The best solution I could come up with was to use a wrapper that contains the owned String and the iterator that depends on the String, using unsafe code. The wrapper's implementation of Iterator is simply a wrapper for the iterator that depends on the String. This was the result:

mod move_wrapper {
    use std::pin::Pin;
    pub fn to_wrapper<'b, A: 'b, F, B: 'b> (a: A, f: F) -> Wrapper<A,B>
    where
        F: FnOnce (&'b A) -> B
    {
        let contained_a = Box::pin(a);
        // Here is the use of unsafe. It is necessary to create a reference to a that can live as long as long as needed.
        // This should not be dangerous as no-one outside this module will be able to copy this reference, and a will live exactly as long as b inside Wrapper.
        let b = f(unsafe{&*core::ptr::addr_of!(*contained_a)});
        Wrapper::<A,B> {_do_not_use:contained_a, dependent:b}
    }

    pub struct Wrapper<A,B> {
        _do_not_use: Pin<Box<A>>,
        dependent: B
    }

    impl<A,B: Iterator> Iterator for Wrapper<A,B>
    {
        type Item = B::Item;
        fn next(&mut self) -> Option<Self::Item> {
            self.dependent.next()
        }
    }
}

fn splitter(x: String) -> impl Iterator<Item=&'static str> {
    move_wrapper::to_wrapper(x, |a|a.as_str().split_whitespace())
}

fn valuereader<A: std::str::FromStr>() -> impl Iterator<Item=A> 
where <A as std::str::FromStr>::Err: std::fmt::Debug
{
    let a = std::io::stdin().lines();
    let b = a.map(Result::unwrap);
    let c = b.flat_map(splitter);
    c.map(|x|x.parse().expect("Not an integer!"))
}

fn main() {
    let temp: Vec<usize> = valuereader().collect();
    println!("{:?}", temp);
}

Now to the actual question. How would you do this as idiomatic as possible, if possible without using any unsafe code (does the function here called to_wrapper exist)? Have I written safe unsafe code? Is there any way to make my Wrapper work for all traits, not just Iterator?

EDIT

To be clearer, this question is about creating a method you can apply anytime you have to give ownership to something that wants a reference, not about how to read from standard input and parse to integers.

1

There are 1 best solutions below

1
drewtato On

You can't create self-referential types in safe rust, as explained here. Unfortunately, fixing this issue still leaves the next one.

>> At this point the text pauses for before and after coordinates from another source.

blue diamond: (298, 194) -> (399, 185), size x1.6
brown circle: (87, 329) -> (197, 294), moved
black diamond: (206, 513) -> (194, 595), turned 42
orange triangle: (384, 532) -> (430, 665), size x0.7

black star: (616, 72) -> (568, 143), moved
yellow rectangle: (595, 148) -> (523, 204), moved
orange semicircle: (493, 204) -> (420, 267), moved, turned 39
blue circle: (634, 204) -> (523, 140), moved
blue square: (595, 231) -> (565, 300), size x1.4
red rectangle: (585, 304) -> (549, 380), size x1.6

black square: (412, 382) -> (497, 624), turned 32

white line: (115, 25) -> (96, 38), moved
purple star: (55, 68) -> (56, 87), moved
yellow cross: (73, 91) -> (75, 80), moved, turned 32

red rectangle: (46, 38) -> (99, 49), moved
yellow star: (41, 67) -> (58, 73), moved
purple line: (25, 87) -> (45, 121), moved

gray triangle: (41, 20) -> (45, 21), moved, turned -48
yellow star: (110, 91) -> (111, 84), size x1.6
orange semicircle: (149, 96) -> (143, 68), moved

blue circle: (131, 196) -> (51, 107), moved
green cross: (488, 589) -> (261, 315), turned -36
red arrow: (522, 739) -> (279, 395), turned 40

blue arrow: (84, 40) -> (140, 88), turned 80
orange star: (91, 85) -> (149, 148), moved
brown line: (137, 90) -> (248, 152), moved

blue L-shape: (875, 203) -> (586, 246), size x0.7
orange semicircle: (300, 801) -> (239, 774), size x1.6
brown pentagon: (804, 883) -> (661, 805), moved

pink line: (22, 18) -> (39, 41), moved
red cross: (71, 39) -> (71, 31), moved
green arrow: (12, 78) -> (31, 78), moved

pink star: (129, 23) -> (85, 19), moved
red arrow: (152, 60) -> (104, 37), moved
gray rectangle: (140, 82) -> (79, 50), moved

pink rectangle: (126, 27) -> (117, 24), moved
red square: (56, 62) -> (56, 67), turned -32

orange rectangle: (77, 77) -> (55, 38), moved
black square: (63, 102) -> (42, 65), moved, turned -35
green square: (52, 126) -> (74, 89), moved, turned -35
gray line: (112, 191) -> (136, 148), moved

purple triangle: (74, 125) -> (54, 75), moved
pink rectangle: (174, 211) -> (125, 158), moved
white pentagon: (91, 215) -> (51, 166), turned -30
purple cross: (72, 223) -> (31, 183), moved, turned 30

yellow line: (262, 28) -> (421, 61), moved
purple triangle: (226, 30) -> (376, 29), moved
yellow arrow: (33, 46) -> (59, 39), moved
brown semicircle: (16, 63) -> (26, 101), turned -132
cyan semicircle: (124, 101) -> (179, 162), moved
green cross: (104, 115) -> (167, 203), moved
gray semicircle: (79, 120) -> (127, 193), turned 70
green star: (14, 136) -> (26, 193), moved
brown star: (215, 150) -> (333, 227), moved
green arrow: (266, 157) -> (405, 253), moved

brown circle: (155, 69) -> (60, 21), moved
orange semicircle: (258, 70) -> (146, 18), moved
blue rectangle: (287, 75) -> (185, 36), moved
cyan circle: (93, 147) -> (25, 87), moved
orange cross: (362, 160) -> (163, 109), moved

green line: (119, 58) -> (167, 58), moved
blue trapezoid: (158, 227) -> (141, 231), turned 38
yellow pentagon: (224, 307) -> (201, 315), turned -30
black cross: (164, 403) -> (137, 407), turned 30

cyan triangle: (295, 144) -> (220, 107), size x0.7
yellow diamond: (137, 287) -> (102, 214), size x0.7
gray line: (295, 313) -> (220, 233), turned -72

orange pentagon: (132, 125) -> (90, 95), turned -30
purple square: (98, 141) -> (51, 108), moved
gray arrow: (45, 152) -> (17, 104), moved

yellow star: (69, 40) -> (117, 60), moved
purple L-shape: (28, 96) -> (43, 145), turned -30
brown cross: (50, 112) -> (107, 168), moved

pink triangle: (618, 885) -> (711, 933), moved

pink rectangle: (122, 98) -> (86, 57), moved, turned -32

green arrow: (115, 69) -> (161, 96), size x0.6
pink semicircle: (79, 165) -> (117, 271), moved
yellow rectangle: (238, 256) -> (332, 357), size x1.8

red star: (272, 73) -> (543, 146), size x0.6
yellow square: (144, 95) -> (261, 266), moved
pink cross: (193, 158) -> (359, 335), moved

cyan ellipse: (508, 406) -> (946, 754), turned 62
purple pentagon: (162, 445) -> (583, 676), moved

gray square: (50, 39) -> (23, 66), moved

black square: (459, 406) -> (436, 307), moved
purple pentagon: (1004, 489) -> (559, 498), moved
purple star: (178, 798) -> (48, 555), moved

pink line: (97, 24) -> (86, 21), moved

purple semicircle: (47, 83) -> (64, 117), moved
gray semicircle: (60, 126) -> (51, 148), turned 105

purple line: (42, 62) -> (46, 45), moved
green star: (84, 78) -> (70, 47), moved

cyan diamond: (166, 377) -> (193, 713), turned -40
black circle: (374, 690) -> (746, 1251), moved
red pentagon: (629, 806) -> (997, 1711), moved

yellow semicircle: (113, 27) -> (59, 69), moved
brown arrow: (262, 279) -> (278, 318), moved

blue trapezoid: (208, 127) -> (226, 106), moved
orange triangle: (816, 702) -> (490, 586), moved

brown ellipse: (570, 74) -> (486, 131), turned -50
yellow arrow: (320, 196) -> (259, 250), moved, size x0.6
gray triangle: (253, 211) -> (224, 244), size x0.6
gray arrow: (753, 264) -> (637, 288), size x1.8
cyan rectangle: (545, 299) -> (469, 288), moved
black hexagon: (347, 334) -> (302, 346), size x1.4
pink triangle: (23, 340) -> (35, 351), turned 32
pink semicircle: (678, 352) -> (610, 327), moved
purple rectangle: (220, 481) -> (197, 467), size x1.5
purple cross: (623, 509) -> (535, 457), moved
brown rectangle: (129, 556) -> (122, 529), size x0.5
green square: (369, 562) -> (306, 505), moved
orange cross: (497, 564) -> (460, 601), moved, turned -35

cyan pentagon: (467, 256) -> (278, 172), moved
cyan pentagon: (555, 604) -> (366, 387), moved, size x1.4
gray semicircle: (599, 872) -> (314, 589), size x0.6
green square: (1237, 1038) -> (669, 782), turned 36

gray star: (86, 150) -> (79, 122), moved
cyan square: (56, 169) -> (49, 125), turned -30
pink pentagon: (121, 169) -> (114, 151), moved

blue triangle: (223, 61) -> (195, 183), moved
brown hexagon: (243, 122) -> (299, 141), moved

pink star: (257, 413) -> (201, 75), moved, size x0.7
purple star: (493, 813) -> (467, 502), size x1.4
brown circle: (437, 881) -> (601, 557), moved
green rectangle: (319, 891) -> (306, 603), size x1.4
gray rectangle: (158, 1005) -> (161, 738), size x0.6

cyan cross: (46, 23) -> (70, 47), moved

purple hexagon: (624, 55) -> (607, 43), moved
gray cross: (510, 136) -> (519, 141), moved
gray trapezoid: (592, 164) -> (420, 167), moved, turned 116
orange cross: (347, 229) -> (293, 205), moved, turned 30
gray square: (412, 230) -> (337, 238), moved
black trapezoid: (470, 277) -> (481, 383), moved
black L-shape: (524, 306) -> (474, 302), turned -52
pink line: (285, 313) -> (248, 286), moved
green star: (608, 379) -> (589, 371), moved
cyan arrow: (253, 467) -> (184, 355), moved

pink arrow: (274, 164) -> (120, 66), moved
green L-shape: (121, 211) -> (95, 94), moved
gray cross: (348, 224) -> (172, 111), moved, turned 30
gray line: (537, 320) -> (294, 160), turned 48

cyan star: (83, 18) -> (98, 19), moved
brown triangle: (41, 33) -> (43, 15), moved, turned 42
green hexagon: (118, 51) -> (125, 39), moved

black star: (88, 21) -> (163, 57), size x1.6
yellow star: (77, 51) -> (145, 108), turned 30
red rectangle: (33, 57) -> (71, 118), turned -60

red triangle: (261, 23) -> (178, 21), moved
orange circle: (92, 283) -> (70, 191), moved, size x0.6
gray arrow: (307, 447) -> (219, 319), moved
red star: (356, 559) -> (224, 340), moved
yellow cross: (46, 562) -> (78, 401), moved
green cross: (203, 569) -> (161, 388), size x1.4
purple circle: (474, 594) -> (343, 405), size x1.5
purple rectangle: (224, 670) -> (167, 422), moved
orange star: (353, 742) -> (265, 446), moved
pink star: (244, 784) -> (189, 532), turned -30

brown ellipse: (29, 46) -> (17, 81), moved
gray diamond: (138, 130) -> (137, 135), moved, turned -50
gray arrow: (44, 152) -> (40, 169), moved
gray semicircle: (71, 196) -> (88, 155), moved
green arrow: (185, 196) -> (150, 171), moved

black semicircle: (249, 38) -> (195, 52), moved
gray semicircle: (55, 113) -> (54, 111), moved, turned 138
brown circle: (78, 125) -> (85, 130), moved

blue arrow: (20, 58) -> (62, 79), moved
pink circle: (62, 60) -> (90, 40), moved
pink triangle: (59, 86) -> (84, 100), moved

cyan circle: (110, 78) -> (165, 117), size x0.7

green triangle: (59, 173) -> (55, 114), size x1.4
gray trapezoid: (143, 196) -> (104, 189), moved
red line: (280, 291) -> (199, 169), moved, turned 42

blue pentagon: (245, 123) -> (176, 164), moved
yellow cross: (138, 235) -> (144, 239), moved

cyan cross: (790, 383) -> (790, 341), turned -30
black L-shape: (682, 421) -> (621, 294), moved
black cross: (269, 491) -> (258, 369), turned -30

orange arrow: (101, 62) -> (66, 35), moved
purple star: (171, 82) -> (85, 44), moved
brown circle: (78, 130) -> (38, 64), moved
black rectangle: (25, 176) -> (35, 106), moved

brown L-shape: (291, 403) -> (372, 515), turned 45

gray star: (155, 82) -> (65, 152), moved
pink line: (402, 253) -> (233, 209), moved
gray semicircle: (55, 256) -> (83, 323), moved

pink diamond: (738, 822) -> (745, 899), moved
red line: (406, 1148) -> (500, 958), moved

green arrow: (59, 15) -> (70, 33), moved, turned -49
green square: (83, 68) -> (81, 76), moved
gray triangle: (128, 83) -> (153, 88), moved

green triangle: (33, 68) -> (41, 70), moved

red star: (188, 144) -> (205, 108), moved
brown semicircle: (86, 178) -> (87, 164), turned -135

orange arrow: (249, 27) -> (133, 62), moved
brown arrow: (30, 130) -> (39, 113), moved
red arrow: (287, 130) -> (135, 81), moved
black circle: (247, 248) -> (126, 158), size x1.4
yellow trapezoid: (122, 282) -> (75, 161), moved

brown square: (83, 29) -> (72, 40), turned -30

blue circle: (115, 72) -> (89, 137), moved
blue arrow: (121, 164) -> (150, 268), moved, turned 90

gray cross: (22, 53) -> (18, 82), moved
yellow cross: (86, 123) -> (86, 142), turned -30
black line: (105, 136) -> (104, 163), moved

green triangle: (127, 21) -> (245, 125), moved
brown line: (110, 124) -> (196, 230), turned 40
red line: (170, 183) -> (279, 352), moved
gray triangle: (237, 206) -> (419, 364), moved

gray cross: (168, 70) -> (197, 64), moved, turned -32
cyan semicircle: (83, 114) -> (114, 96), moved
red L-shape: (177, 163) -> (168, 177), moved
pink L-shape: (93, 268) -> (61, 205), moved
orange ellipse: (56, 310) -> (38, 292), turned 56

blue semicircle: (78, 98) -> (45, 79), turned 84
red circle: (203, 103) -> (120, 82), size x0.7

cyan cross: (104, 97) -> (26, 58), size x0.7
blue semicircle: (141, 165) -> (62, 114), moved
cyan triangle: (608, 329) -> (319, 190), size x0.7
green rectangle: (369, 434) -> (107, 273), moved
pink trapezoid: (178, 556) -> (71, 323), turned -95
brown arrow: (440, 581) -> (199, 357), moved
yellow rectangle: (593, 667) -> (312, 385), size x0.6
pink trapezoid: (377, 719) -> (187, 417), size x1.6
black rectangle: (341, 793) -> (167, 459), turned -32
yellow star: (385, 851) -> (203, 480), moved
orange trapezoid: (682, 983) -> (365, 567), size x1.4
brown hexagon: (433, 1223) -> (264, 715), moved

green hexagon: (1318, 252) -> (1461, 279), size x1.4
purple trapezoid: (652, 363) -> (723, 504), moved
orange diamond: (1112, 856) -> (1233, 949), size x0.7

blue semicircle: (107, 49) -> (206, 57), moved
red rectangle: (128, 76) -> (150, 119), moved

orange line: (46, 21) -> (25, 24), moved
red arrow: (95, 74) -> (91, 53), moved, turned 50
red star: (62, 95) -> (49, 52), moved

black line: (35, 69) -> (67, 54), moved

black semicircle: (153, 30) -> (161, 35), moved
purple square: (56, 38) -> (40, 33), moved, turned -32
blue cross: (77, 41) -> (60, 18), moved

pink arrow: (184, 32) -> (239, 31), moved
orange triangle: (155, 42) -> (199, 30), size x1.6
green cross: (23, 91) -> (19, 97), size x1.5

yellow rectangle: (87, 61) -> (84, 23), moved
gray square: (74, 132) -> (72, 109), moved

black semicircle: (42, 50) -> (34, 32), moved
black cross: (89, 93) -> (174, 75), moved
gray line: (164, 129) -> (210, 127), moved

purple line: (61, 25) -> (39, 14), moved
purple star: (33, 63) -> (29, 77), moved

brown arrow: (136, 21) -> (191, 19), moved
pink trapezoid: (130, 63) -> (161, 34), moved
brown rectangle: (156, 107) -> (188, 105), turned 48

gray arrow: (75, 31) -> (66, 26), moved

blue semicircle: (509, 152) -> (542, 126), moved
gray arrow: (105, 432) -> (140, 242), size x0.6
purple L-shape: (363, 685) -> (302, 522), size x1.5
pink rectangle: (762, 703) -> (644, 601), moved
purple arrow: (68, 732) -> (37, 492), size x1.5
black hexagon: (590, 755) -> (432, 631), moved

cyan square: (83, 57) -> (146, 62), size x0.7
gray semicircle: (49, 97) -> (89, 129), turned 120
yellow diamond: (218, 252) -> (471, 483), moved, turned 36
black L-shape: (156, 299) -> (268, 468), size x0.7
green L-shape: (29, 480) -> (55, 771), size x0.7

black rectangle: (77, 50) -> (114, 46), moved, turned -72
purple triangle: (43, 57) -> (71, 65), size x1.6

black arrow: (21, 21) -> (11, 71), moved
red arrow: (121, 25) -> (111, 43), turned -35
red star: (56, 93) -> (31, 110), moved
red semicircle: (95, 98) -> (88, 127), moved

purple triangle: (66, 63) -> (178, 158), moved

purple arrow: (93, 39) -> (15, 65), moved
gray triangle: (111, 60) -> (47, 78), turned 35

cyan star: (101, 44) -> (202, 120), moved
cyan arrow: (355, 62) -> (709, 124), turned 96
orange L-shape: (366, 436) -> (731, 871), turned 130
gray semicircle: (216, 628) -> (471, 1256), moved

Iterators that return items that can't outlive the iterator are impossible, explained here. Yours is even more restrictive: it's trying to create items that can't exist by the time the next item is fetched, which means you need a lending iterator to make this in its current state.

It would be quite easy to create your Vec with some nested for loops:

fn valuereader<A: FromStr>() -> Vec<A>
where
    A::Err: Debug,
{
    let mut v = Vec::new();
    for line in std::io::stdin().lines() {
        for word in line.unwrap().split_whitespace() {
            let a = word.parse().unwrap();
            v.push(a);
        }
    }
    v
}

However, this is not very instructive, and creates many temporary allocations, especially if you only need an iterator and not a Vec.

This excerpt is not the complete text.